17 May 2002

Its take-off time for aeroponic crops

By Philip Clarke

CONVENTIONAL wisdom says you need soil, water and light to grow plants.

But Italian research group SAID has dispensed with the first two "essential" ingredients to develop its Green Line System.

Believed to be the first commercially available form of "aeroponics", the system suspends horticultural plants from wires in a greenhouse. Plant roots carried in covered troughs receive a nutrient mist periodically throughout the day.

The roots absorb what they need, any excess running out of the tank for recycling. Computer controls monitor and adjust nutrient, pH, light and temperature.

"People seeing this technique for the first time are astonished by the fact the roots are not immersed in any kind of natural or artificial substratum," says a spokesman for the Vincenza-based company.

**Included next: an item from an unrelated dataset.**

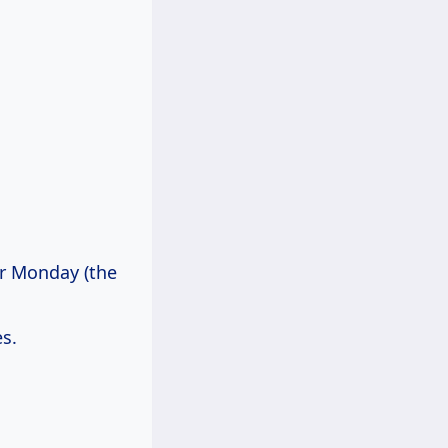
er Monday (the
s.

Unlike hydroponics, aeroponics uses less space, creates no pollution from washings, no problems disposing of rock wool and uses significantly less pesticide.

SAID also claims significant power and labour savings, increased productivity, a good image and better quality produce.

The system is attracting particular interest from the Middle East, says group chairman, Giannino Bonata. &#42

SAIDs aeroponic Green Line System feeds greenhouse plants grown on wires with a fine spray mist to avoid the need for soil or regular watering. Aerial rooting can be prolific.